Women’s Economic Participation in Afghanistan

06.17.2019 | Shahnaz Nasr

Since the fall of the Taliban in 2001, Afghanistan has experienced economic growth and increased access to public services. However, socio-economic outcomes have not improved. Nearly half of the population falls within or below the poverty line. According to the World Bank, the poverty rate stagnated at 36 percent and inequality increased from 2008 to 2012. While some progress has been made to improve human capital, Afghanistan remains among the poorest countries in the world.

The combination of declining foreign aid, weak private sector growth, and low human capital makes the unemployment rate high. And the female labor force participation rate remains very low.
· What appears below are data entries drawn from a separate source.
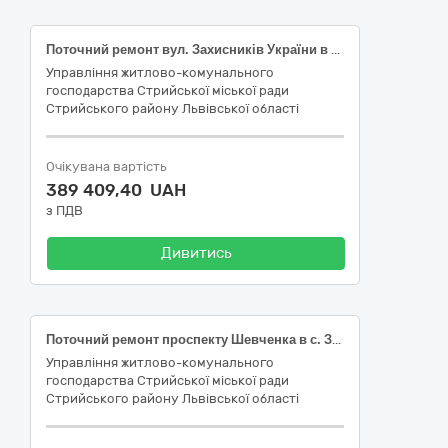
Поточний ремонт вул. Захисників України в с. Загірне Стрийського району Львівської області
Управління житлово-комунального
господарства Стрийської міської ради
Стрийського району Львівської області
Очікувана вартість
389 409,40 UAH
з ПДВ
Дивитись
Поточний ремонт проспекту Шевченка в с. Загірне Стрийського району Львівської області
Управління житлово-комунального
господарства Стрийської міської ради
Стрийського району Львівської області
These realities compounded further by issues such as insecurity, illiteracy, and cultural customs create barriers to women’s economic participation in their local markets.

Women’s exclusion is holding Afghanistan back economically. Research has shown that women spend more of their income on food and human capital investments for their children than men. In turn, this supports long-term economic growth and reduces poverty levels. A focus on women’s economic empowerment is not only good for women; it is important for Afghanistan’s future.
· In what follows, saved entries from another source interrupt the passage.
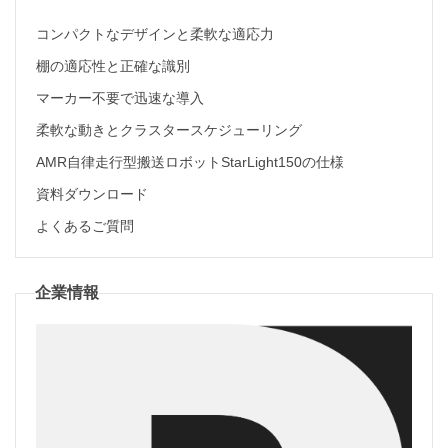
コンパクトなデザインと柔軟な適応力
棚の適応性と正確な識別
マーカー不要で迅速な導入
柔軟な動きとクラスタースケジューリング
AMR自律走行型搬送ロボットStarLight150の仕様
資料ダウンロード
よくあるご質問
企業情報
There are ways to challenge these barriers. Consultations in local areas with religious and local leaders, and elders will help educate communities about the benefits of involving women in the workforce, and how it strengthens families and society as a whole. Their participation would enhance everyone’s quality of life through income generating activities.

As a National Coordinator for the Economic Inclusion Department at the Aga Khan Foundation—Afghanistan, I am able to give back to my community by ensuring women are given entrepreneurship training through my organization’s market development program. Leadership training and support is critical for the success of Afghan women entrepreneurs, and this has motivated me to learn more about how to promote that success. The George W. Bush Institute’s WE Lead program taught me the skills needed to foster economic empowerment for women in my country.

Bush Institute WE Lead Scholars during the training portion of their program at CIPE.

Before joining the program, I did not realize I was a leader and could be part of the much-needed change. After the six-month program, which included discussions with experts at the Center for International Private Enterprise (CIPE), I opened my own saving group, aimed at promoting affordable saving and credit services in a village or community.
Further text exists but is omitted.